Don Lazarillo shrugged his shoulders.

"My friend was merely expressing satisfaction at your visit," said Don Christoval, loftily, yet without hauteur.

He turned to the door of the berth on the port or left-hand side of the schooner, hesitated as though conquering an instant's irresolution of mind, then turned the handle, motioning with his head that I should enter.

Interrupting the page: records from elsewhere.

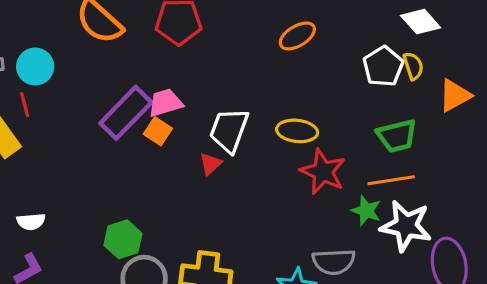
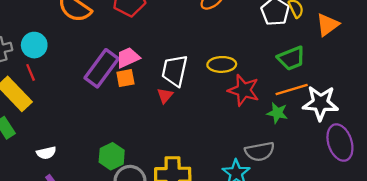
orange square: (158, 131) -> (125, 78), turned -36
white star: (406, 226) -> (320, 103), moved

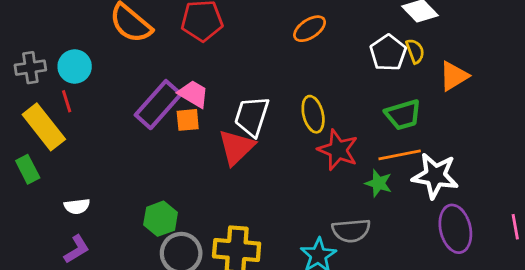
pink trapezoid: (128, 58) -> (193, 94), turned 50
yellow ellipse: (222, 64) -> (313, 114), turned 72
red triangle: (165, 95) -> (236, 147), size x1.8

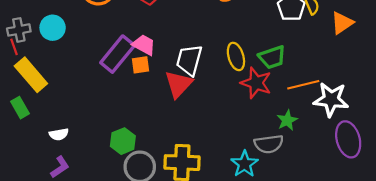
red line: (67, 101) -> (14, 47), moved
green trapezoid: (403, 115) -> (272, 57), moved
green star: (378, 183) -> (287, 120), moved, turned 30

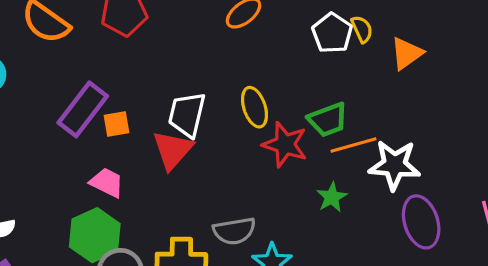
pink trapezoid: (144, 45) -> (107, 183), moved
green trapezoid: (272, 57) -> (328, 120), moved
green hexagon: (123, 141) -> (95, 235), size x1.4
gray semicircle: (269, 144) -> (234, 231), moved

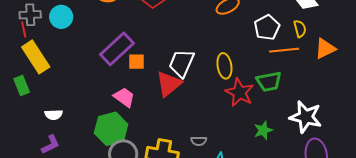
white pentagon: (332, 33) -> (267, 27), moved
orange line: (354, 145) -> (284, 50), moved
gray semicircle: (234, 231) -> (199, 141), size x0.6

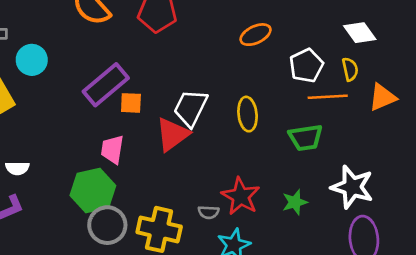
cyan circle: (61, 17) -> (32, 60), moved
red star: (239, 92) -> (241, 196), moved
pink trapezoid: (124, 97) -> (112, 149), turned -120

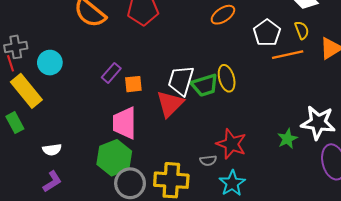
purple rectangle: (106, 85) -> (111, 73), size x0.6
green trapezoid: (306, 138) -> (205, 85), moved
pink trapezoid: (112, 149) -> (125, 123), size x1.4
green star: (295, 202) -> (287, 139), moved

The berth was a small one. It was comfortably, almost handsomely, furnished after the style of the cabin in which the Spaniards lived; but I had no eyes just then for the equipment of the box of a place. The morning sun shone full upon the port-hole, and the little room was hardly less brilliant with luster than the cabin from which I had stepped. In a low, crimson velvet arm-chair was seated the lady I had been invited to visit. She sat in the posture that had been theatrically represented to me by Don Christoval. Her hands were locked upon her knees, as though she had been suddenly arrested in the act of rocking herself in a fit of wild grief; her head was bowed, and her eyes were rooted to the deck. I stood surveying her for some moments, but she never stirred; she did not appear to breathe. I did not witness the least movement of her eyes, whose lids were fixed as though, indeed, she were a figure of wax. She was dressed, or wrapped rather, in a ruby-colored dressing-gown belonging, as I might suppose by the gay style of it, to one of the Spaniards. The collar of this gown came to her throat. I was unable to see whether she was still appareled in ball attire. Handsome diamond drops hung motionless in her ears, and her hands, from which the gloves had been removed, sparkled with rings. There were three or four rings upon the third finger of her left hand, but I did not observe that one of them was a wedding ring. Her hair, that was of a dark red and very abundant, was in great disorder, but the remains of the wreath, which I had noticed on her when she lay upon the sofa, had been removed. The posture of her head left something of her face undisclosed; what I saw of it did not impress me as beautiful. Her eyebrows were lighter than her hair, almost sandy; her cheeks and brow were colorless as marble; yet her profile as I now witnessed it was not without delicacy, and I might suppose that when all was well with her she would show as a pretty woman. She looked the age Don Christoval had mentioned—twenty-two. Her stature I could not imagine, and the dressing-gown concealed her figure.

Don Lazarillo approached in a tiptoe walk and stood in the doorway staring at her.

"My dear one," said Don Christoval, faintly smiling and infusing into his accents a note of sweetness I had heard on more than one occasion in his voice, "I have brought Captain Portlack to see you. He is the captain of this schooner. He is your countryman—a true Englishman. Raise your eyes, my dear one, that you may see him," and thus speaking, with grace inexpressible, he bent his fine form over her and pressed his lips to her forehead.

Less of life could not have appeared in a statue.

"Speak to her," said Don Christoval, turning to me.

Behind us Don Lazarillo ejaculated in Spanish.

"How shall I address her?" said I, looking at the tall Spaniard.